Some blood centers are testing for Zika viral RNA using investigational new drug (IND) protocols cleared by the Food and Drug Administration (FDA) and more will soon or are considering doing so. FDA has required that test-negative blood components be labeled “negative for Zika virus by an investigational test”. The FDA also recommends that an appropriate “acknowledgment” or consent be obtained prior to transfusion of high-risk recipients via a labeling supplement or modification of the circular of information. Here is language accepted by FDA for one IND participant. For “areas of active transmission or donations collected from individuals with known risk factors, it is recommended that an appropriate acknowledgment or consent be obtained prior to trans-fusion of a high risk recipient, e.g., a fetus in utero or pregnant woman.” You can imagine that this is causing some consternation at centers and hospitals. Dr. Susan Stramer at the American Red Cross and I are fielding urgent inquiries from our clinical friends asking what they should be doing (and why).
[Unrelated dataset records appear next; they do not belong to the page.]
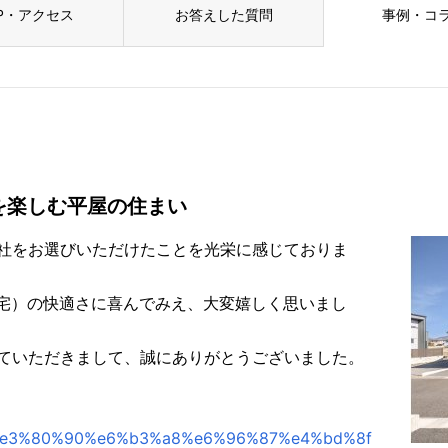
P・アクセス
お答えした質問
事例・コ
を楽しむ平屋の住まい
社をお選びいただけたことを光栄に感じておりま
住宅）の快適さに喜んでみえ、大変嬉しく思いまし
ていただきまして、誠にありがとうございました。
oto/%e3%80%90%e6%b3%a8%e6%96%87%e4%bd%8f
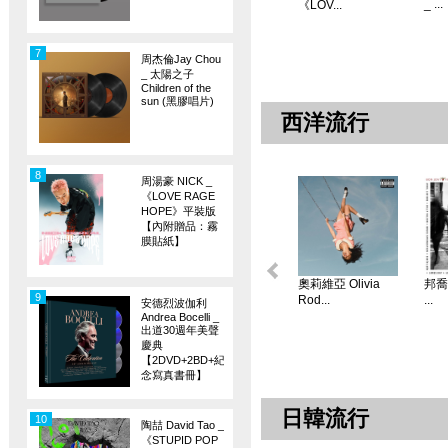
_ ...
《LOV...
7
周杰倫Jay Chou
_ 太陽之子
Children of the
sun (黑膠唱片)
西洋流行
8
周湯豪 NICK _
《LOVE RAGE
HOPE》平裝版
【內附贈品：霧
膜貼紙】
奧莉維亞 Olivia
邦喬飛
9
Rod...
...
安德烈波伽利
Andrea Bocelli _
出道30週年美聲
慶典
【2DVD+2BD+紀
念寫真書冊】
日韓流行
10
陶喆 David Tao _
《STUPID POP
Untested units require no such labeling and there is no recommendation they be infused with recipient consent or acknowledgment regarding Zika. The agency’s intent is to ensure that recipients of blood components are aware that because of a potential risk of acquiring Zika virus through transfusion and its consequences, the blood was tested for Zika with an investigational assay. The language about informing and consenting patients and their surrogates is a recommendation that FDA required in the INDs-FDA has not previously tried to regulate the bedside interactions of clinicians with individual patients when testing INDs were used (e.g. HIV, HCV and WNV).
Some questions come to mind:
1. How was it determined that the risk from Zika-tested components justifies these actions?
2. Who, other than a fetus in utero or a pregnant woman, is at high risk-i.e. what patients are subject to the recommendation?
3. If you were a “high risk recipient”, would you accept such a unit or prefer an untested unit with no such “warning”? Is the unintended message that the tested unit is somehow “less safe”? Is it possible that necessary transfusion will be delayed or refused?
4. Why are we not recommending the approach for other individual recognized transfusion-transmitted pathogen-especially those for which we expect the risk is higher than for Zika e.g. WNV, babesiosis in highly endemic states, bacteria in platelets? Serious non-infectious hazards that are more common and arguably cause more morbidity?
5. Is it appropriate that the agency inserts itself at the bedside, where its regulatory authority is limited, via the IND process where its authority is unchallenged as opposed to via more transparent routes like the guidance process?